Directions for this task: Give the count of lines in the entries that include "link", and write nothing besides it.

=== Begin Enclosure ===

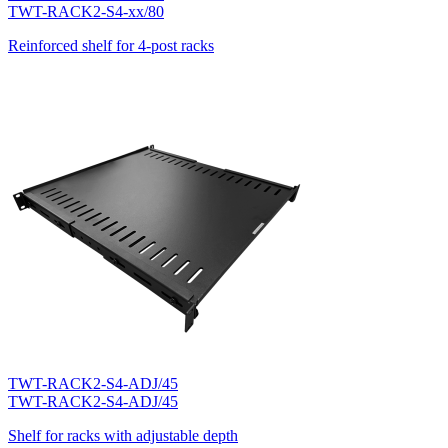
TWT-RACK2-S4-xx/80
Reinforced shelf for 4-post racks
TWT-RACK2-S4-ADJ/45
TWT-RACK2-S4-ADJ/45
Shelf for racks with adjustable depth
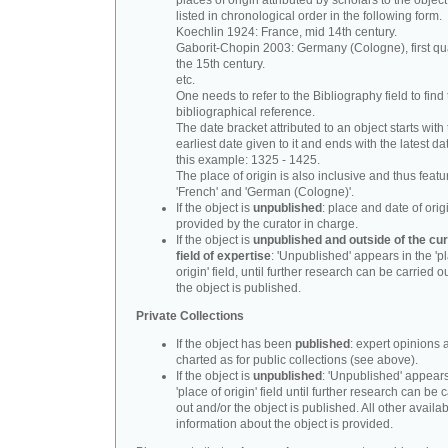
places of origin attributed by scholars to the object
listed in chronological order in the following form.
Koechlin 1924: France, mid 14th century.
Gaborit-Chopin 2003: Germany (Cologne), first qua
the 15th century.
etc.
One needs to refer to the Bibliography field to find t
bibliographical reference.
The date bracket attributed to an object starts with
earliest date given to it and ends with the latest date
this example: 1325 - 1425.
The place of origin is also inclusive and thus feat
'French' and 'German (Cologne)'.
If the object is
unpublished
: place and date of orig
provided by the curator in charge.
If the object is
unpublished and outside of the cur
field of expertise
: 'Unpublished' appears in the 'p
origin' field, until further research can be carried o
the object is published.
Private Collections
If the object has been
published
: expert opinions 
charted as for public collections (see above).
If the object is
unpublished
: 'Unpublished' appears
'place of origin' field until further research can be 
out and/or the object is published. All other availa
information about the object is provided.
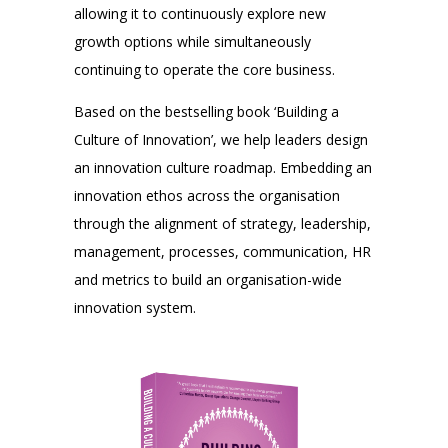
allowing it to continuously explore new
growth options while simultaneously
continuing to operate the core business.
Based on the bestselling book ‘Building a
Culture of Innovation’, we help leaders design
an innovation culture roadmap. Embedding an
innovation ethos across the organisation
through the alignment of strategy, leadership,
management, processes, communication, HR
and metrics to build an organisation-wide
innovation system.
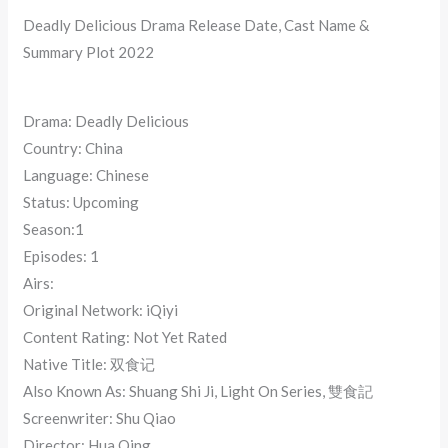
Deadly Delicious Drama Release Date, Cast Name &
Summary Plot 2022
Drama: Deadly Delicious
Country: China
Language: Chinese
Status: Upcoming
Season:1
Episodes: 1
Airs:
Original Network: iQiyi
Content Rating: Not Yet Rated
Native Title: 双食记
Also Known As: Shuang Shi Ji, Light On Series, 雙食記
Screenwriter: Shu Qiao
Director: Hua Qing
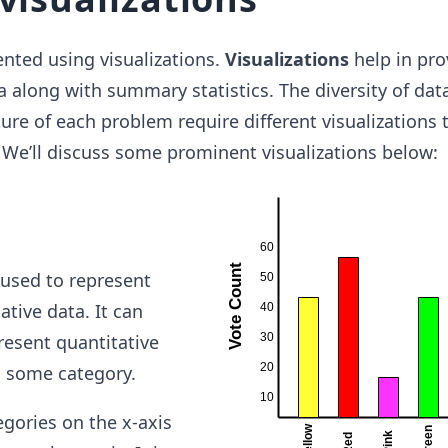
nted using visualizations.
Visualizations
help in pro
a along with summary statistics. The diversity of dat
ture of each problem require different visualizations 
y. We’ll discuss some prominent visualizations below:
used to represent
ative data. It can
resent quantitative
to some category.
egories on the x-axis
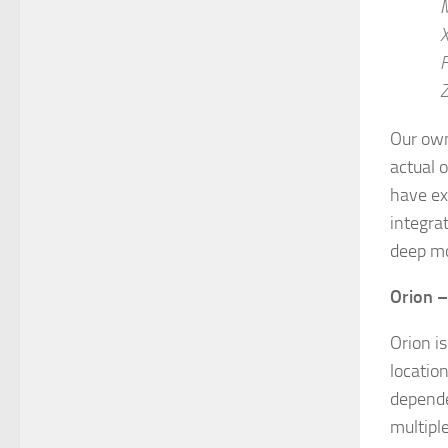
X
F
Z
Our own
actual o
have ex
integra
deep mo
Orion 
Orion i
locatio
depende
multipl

=== End Enclosure ===
=== Begin Enclosure ===

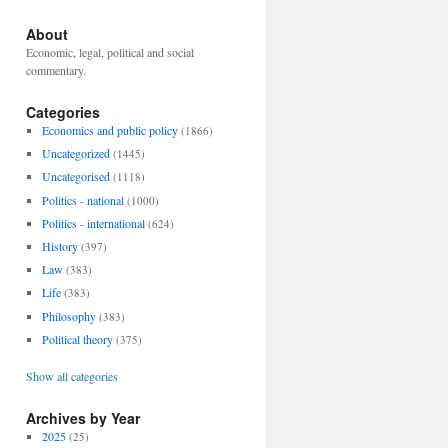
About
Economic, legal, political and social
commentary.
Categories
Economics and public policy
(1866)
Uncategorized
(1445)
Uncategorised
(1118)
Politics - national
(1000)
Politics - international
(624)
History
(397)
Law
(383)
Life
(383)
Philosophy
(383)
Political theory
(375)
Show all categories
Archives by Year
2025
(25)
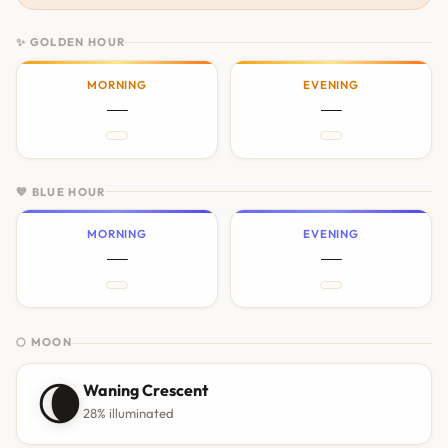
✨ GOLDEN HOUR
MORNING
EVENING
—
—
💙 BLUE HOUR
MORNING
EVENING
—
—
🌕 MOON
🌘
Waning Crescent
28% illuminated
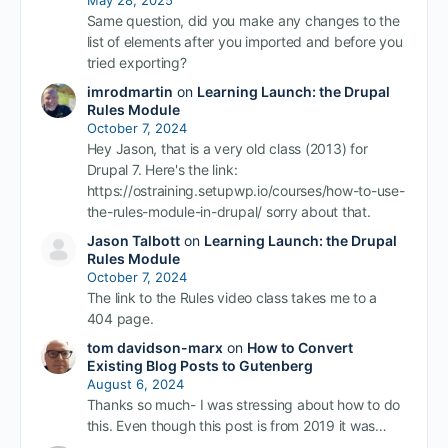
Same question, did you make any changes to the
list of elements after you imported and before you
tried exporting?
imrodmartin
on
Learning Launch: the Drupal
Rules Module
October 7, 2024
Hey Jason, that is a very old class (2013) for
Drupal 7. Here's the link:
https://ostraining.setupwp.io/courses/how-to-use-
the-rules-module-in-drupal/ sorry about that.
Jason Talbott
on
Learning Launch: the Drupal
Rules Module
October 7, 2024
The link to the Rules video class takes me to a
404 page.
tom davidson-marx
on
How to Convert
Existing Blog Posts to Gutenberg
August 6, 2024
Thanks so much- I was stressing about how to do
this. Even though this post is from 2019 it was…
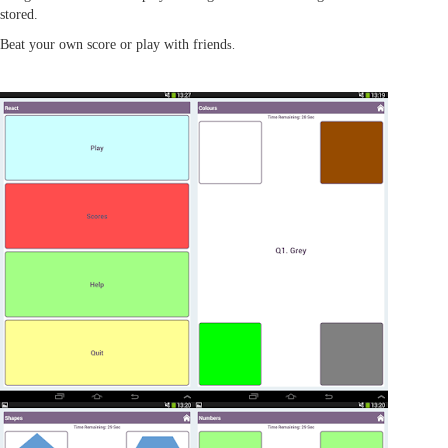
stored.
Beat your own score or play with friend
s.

=== End Enclosure ===
=== Begin Enclosure ===

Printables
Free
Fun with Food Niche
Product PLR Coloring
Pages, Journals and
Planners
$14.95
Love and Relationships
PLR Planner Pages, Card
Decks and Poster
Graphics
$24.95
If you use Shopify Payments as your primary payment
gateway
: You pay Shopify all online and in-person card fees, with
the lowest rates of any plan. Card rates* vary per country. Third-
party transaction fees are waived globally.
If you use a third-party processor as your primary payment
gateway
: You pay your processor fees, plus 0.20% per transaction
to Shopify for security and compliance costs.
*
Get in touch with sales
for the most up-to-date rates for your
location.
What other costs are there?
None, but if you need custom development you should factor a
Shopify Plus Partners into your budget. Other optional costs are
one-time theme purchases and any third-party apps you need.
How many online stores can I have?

=== End Enclosure ===

Response to this task: 2